*EXERCISE PROMPT*
Find every line below with the string "Gutierrezia" and pick it out.

====== GIVEN DATA

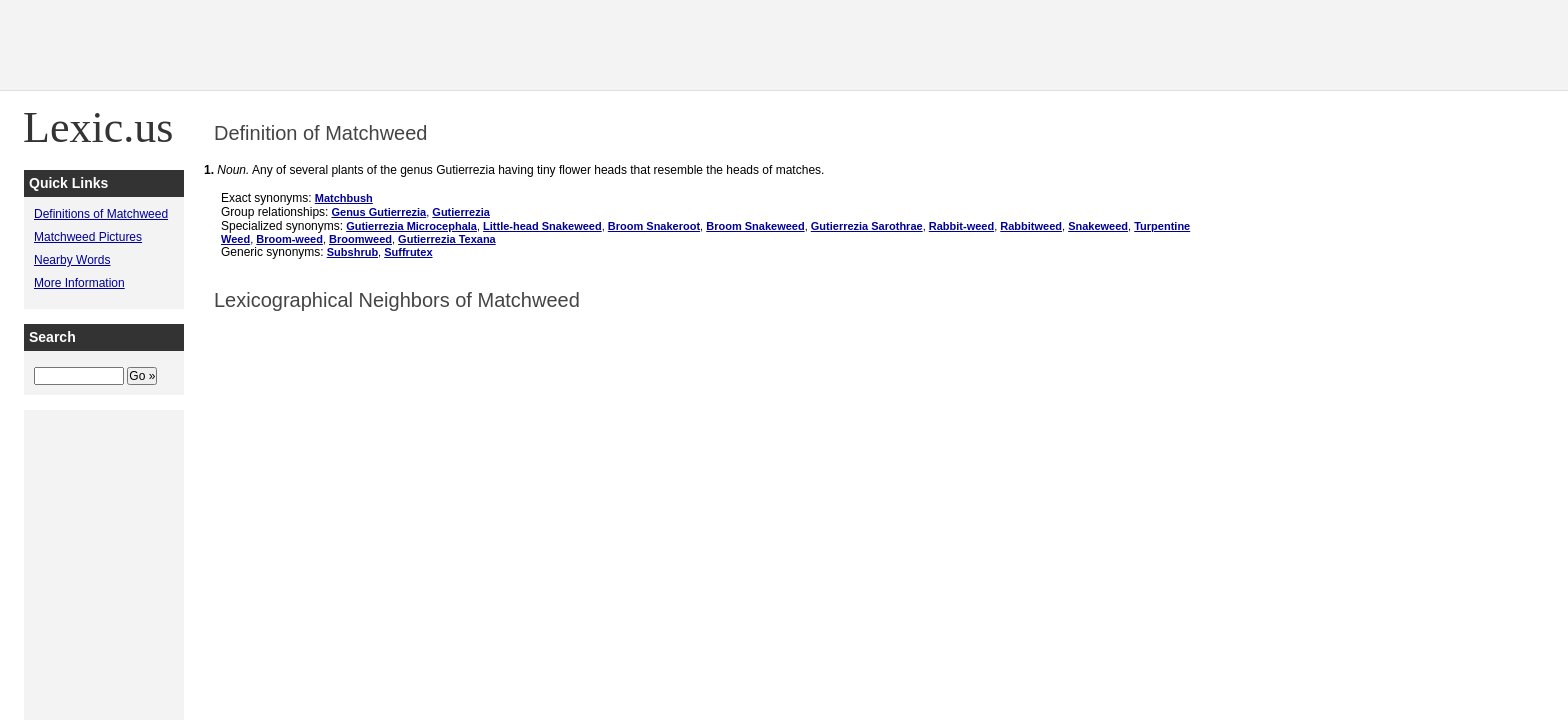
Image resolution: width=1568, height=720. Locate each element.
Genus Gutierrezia (378, 212)
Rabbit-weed (961, 226)
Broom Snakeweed (755, 226)
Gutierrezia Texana (447, 239)
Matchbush (344, 198)
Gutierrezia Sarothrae (867, 226)
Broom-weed (289, 239)
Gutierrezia (460, 212)
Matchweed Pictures (88, 237)
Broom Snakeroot (654, 226)
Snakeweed (1098, 226)
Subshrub (352, 252)
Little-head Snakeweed (542, 226)
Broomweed (360, 239)
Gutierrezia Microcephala (411, 226)
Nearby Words (72, 260)
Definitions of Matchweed (101, 214)
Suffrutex (408, 252)
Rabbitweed (1031, 226)
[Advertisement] (1204, 45)
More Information (79, 283)
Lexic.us (98, 127)
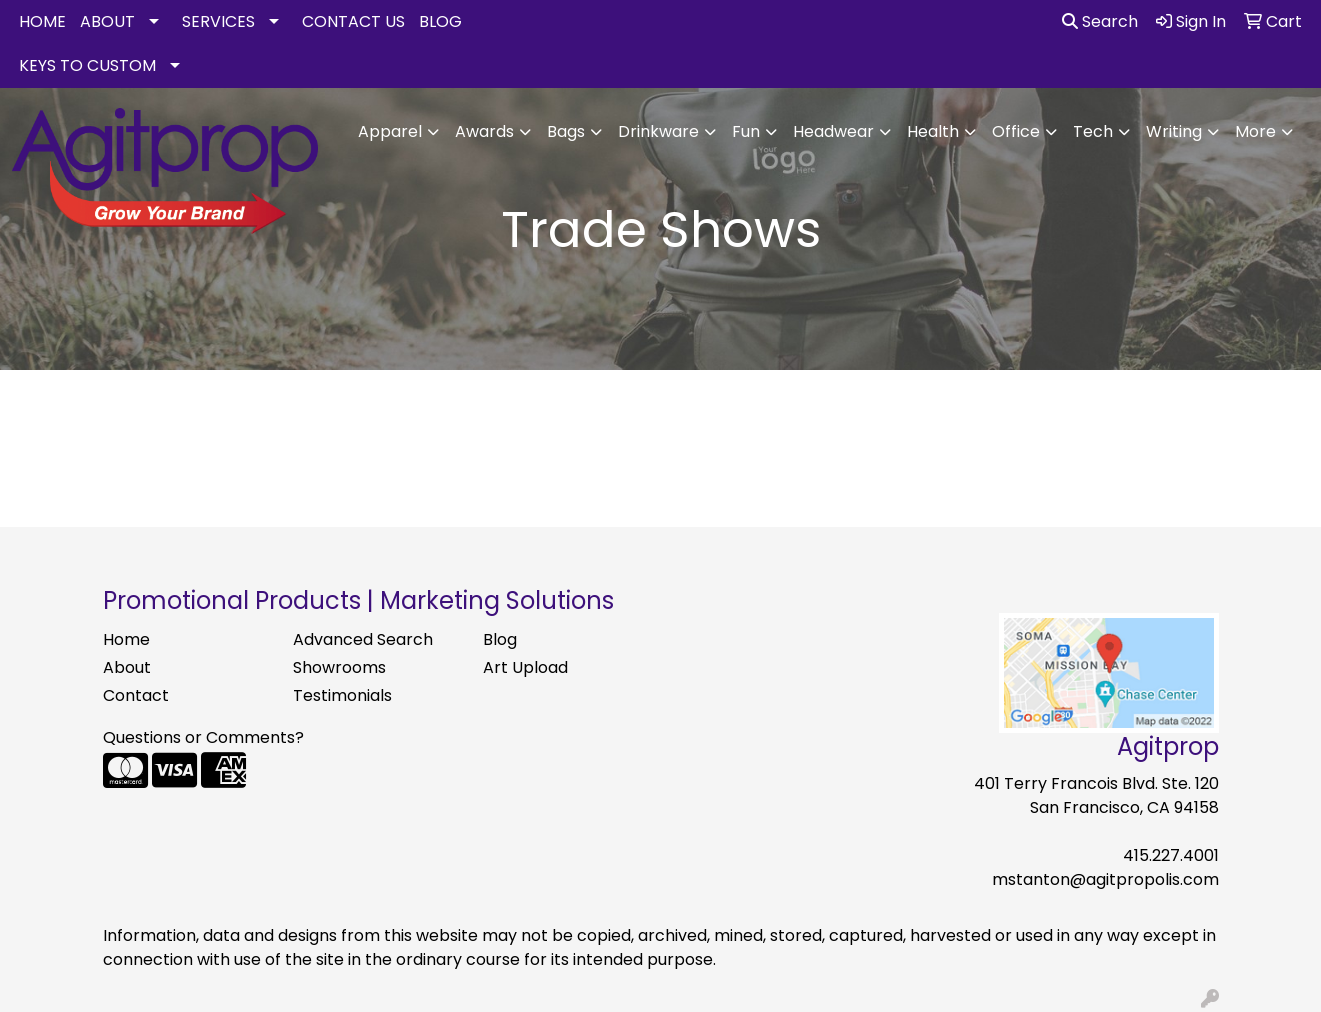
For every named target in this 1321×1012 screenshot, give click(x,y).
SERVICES (218, 21)
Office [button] (1016, 131)
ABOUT (107, 21)
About (127, 667)
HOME (42, 21)
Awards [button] (484, 131)
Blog (500, 639)
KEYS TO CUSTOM (87, 65)
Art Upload (525, 667)
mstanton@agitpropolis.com (1105, 879)
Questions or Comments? (203, 737)
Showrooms (339, 667)
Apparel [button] (390, 131)
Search (1100, 21)
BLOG (440, 21)
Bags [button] (566, 131)
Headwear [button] (833, 131)
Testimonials (342, 695)
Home (126, 639)
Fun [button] (746, 131)
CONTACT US (353, 21)
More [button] (1255, 131)
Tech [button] (1093, 131)
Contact (136, 695)
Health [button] (933, 131)
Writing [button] (1174, 131)
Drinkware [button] (658, 131)
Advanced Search (363, 639)
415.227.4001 (1171, 855)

============

*RESULT*
Genus Gutierrezia (378, 212)
Gutierrezia Texana (447, 239)
Gutierrezia Sarothrae (867, 226)
Gutierrezia (460, 212)
Gutierrezia Microcephala (411, 226)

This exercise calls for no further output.